During the 1919 steel strike, the political police arrested hundreds of members of the Communist parties, mainly in New York. This particular raid was intended to buttress a phony charge that the strike was part of a “Bolshevik plot.”
Then came the Palmer Raids, an all-out offensive, extending from coast to coast. “Federal agents invaded communist meetings, party headquarters, and the workplaces and homes of individuals. They seized literature, party records, and private correspondence,” Dobbs wrote. “By the end of January thousands of political militants were in jail on framed-up charges.”
Foreign-born workers bore the brunt of the attack. Picked up by chance by agents armed with nameless John Doe warrants, almost 3,000 immigrants were arrested and some 750 were deported.
The rulers ordered the FBI into action against labor again as the capitalists prepared to take the U.S. into World War II. In September 1939, Democratic President Franklin Delano Roosevelt issued an executive order centralizing and strengthening the FBI as a federal political police agency acting at the behest of the White House, under both Democratic and Republican parties.
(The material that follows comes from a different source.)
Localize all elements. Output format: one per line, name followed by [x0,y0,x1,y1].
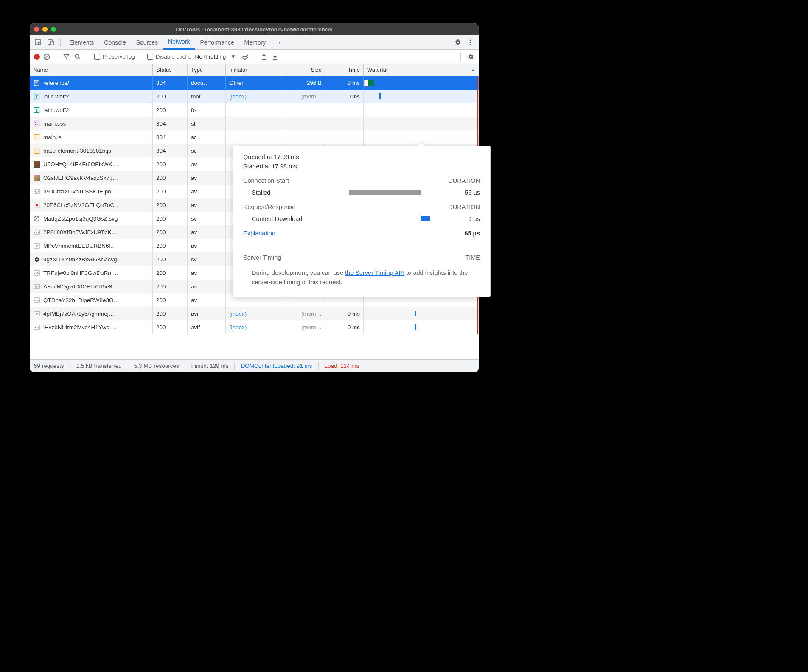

Within weeks, FBI agents descended on the homes of Teamsters’ leaders in Des Moines and Sioux City, Iowa, and in Omaha, Nebraska, the center of the fight to strengthen and expand the Teamsters’ union.
In June 1941, FBI agents and U.S. marshals raided offices of the Socialist Workers Party in Minneapolis and St. Paul, Minnesota, and arrested leaders of the party, many of them members of Teamsters Local 544. Using the newly adopted Smith Act, a gag law put in place to silence critics of Washington’s war drive, 18 leaders of the SWP were framed up and jailed for up to 16 months.
In March 1947, as the U.S. rulers stepped up their “Cold War” against the Soviet Union, President Harry Truman ordered that all federal civil service employees be screened for “loyalty.” Attorney General Tom C. Clark issued the Attorney General’s List of Subversive Organizations the following December, a “blacklist” used to assault constitutional rights and to carry out a purge in the labor movement.
In 1956, as the civil rights movement gained momentum, the White House and FBI Director J. Edgar Hoover launched the FBI’s spying, disruption and harassment Cointelpro operations. This targeted the Communist Party, Socialist Workers Party, Black organizations leading the fight against Jim Crow segregation, and later those organizing opposition to the U.S. war on Vietnam.
Despite relentless efforts by the ruling class to refurbish the FBI’s reputation, this 100-year record exposes its true role as the capitalists’ main political police — crucial to upholding their rule — and a deadly foe of the working class and our allies.